On the ground, measure and adapt. Track time per batch, the percentage of segments requiring heavy rework, and the top recurring error types. Share a simple weekly summary with the client—no proprietary screenshots, just the metrics that affect schedule and cost. When you cross a threshold (for example, heavy rework exceeding 25% of segments), trigger the change-order clause you planted earlier. That clause is not a punishment; it is a fairness mechanism acknowledging that the machine’s behavior can shift with new domains or updates.
Protect the text and the humans. Use offline or enterprise-approved tools for sensitive projects, and disable telemetry that isn’t necessary. Keep examples of critical fixes—especially machine-induced meaning flips and number errors—as anonymized case studies for future onboarding. Maintain a playbook for ambiguous segments: escalate to the client with options, keep a “decision log,” and reflect those decisions in the termbase so the engine and your team stop repeating the same debate.

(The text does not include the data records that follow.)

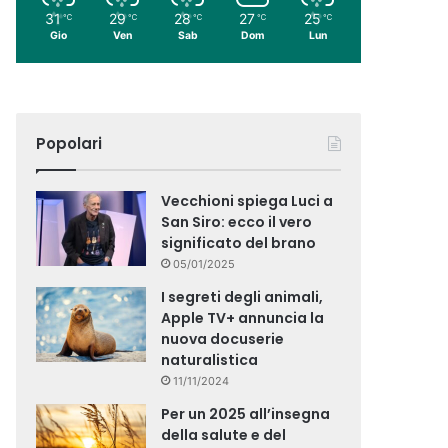
31
29
28
27
25
℃
℃
℃
℃
℃
Gio
Ven
Sab
Dom
Lun
Popolari
Vecchioni spiega Luci a
San Siro: ecco il vero
significato del brano
05/01/2025
I segreti degli animali,
Apple TV+ annuncia la
nuova docuserie
naturalistica
11/11/2024
Per un 2025 all’insegna
della salute e del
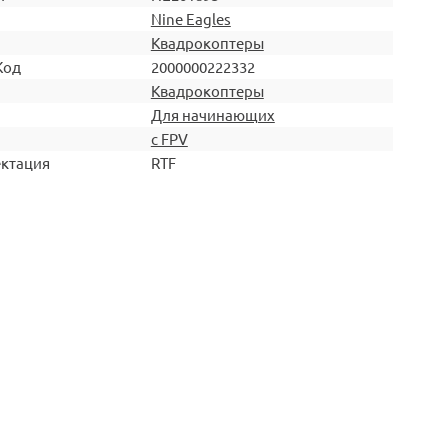
Nine Eagles
Квадрокоптеры
Код
2000000222332
Квадрокоптеры
Для начинающих
с FPV
ктация
RTF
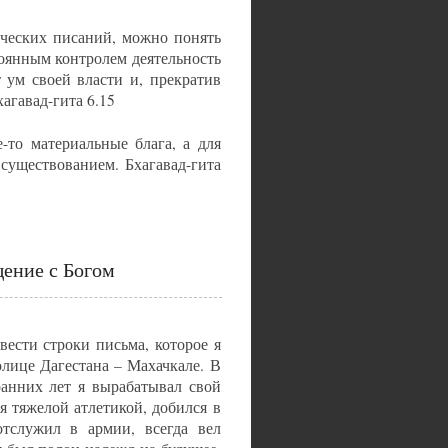
ических писаний, можно понять
оянным контролем деятельность
 ум своей власти и, прекратив
агавад-гита 6.15
-то материальные блага, а для
 существованием. Бхагавад-гита
ение с Богом
ести строки письма, которое я
олице Дагестана – Махачкале. В
ранних лет я вырабатывал свой
я тяжелой атлетикой, добился в
отслужил в армии, всегда вел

Finally, leave space for growth. If a client wants to ramp up volume based on apparent time savings, align that ramp with training: brief reviewers on the post-editing standard, teach project managers how to read your weekly metrics, and ensure they understand that speed comes from consistency and context, not only from the machine. The paradox of AI is that it rewards human process discipline more than ever.
The heart of this shift is simple: agreements must describe the work we actually do, not the work we did five years ago. AI and MT post-editing have moved language service contracts from counting words to managing risk, clarity, and measurable quality. When you define service tiers, ground speed promises in pilot data, and set ethical rules for data handling, you create a framework that respects craft and embraces useful technology. You also give clients something they secretly crave: predictability.

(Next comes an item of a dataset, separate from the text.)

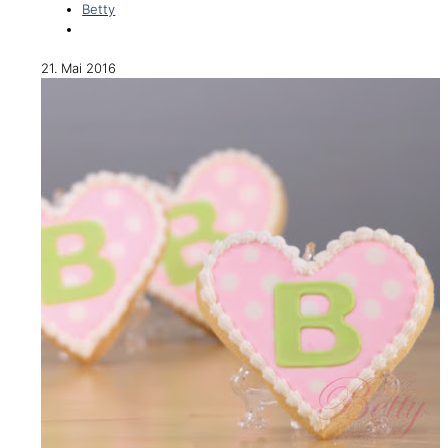
Betty
21. Mai 2016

If you take one lesson from Lina’s rainy evening, let it be this: ask better questions, then write them into the contract. What is the intended use and risk of the text? Which sections are suitable for post-editing, and which require human-only? What are the acceptance criteria and change triggers? Who owns the data, who can see it, and for how long? When those answers are explicit, AI becomes a helpful colleague instead of a silent assumption.
Now it’s your turn. Review your current agreements and mark where the unit of value is still just a word count. Add a pilot, define the tiers, name the risks, and give yourself fair levers when reality shifts. Share your experiences and what clauses have served you best, and pass this along to a colleague who is wrestling with the same changes. The future of our work is being negotiated right now, one clear contract at a time.